We’re into state test prep season (our ELA test is a few weeks away) and our state of Massachusetts is in the midst of some pretty significant changes to what we call MCAS. The state claims to have moved away from PARCC, but that’s not really the case with its MCAS 2.o or MCAS Next Generation.

Everything MCAS is moving to computer-based testing over the next two years, which is already posing a logistical challenge at my school, and the kinds of texts and questions and tasks being asked of my sixth graders are also changing, becoming more complex on many levels (reading across multiple texts and genres, paired multiple choice questions, etc.)

As I work with my young writers on learning how to approach what is known as the Narrative Task, I find myself amused at how the whole concept seems like a riff out of the Fan Fiction textbook. This is something we were exploring in Networked Narratives, too.

Let me explain …

The MCAS Narrative Task is built on the concept of reading a story, or a passage from a novel or larger piece of text, and then writing the “next section” of the story, with consideration of some concept — mostly, we’ve been seeing a focus on character and setting in sixth grade but fifth grade has been about shifting point of view.

So, for example, in a sample we did last week, my students read about a girl and a nanny, in a rainstorm, rushing to meet an unknown aunt. Their assignment was to continue the story, with the characters and setting, and determine what happens next.
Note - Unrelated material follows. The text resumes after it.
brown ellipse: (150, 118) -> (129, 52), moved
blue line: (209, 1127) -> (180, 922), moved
And yesterday, I had them plucking minor characters from novels we are reading, or have read, and write a new story.

In other words, just like fan fiction, you take characters that exist in literature and bring them into an imaginary space (or world) that you create, with a story that you write, and you bring them to life in ways that you choose. That’s fan fiction, in a sort of nutshell, right? For example, let’s pluck Hermoine and Malfoy from Harry Potter series and send them off on an adventure. Or what would happen if Katniss Everdeen bumped into Luke Skywalker? (At least, they’re not siblings. Or are they?)
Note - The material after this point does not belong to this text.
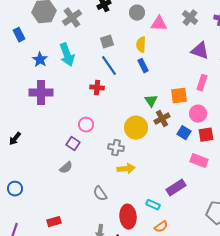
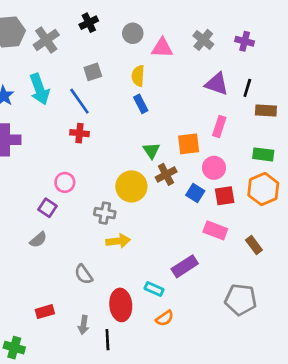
blue line: (109, 66) -> (79, 101), moved
red rectangle: (54, 222) -> (45, 312), moved

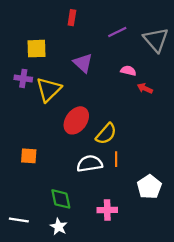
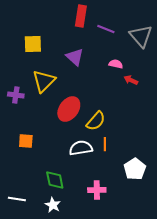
red rectangle: (72, 18) -> (81, 16), moved, size x1.5
purple line: (117, 32) -> (106, 29), turned 48
purple cross: (23, 78) -> (16, 95), moved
We’ve been talking about Fan Fiction in Networked Narratives, as a way that writers find spaces to write, outside of school confines, with interests that bring them into a larger, but slightly hidden, online community. Fan Fiction has many elements of what we term Connected Learning.

Now, granted, some fan fiction gets a little … adult, in content. I don’t think the state folks want to see any slash fiction (note: not necessarily violent and not about the GnR guitar player, but a genre in which two characters from different books meet, and likely hook up) in my students’ writing samples. But this notion of taking a character for a walk into your own story has its roots in fan fiction.

Which makes it odd, and interesting, that the idea behind fan fiction would be the underpinning of the Narrative Task on a state test.

Peace (a fan of it),


One Comment
  1. My 8th grader spends an astounding amount of time writing fan fiction, often with her friends. They’ve typically got one story in full swing with several others in planning stages. All in google docs. I’ve loved all the writing she’s doing, but have been sort of flummoxed by the fan fiction aspect, as that’s not a genre that has every really interested me as a writer (or much as a reader). So the idea that these are skills that would serve her more widely is highly intriguing.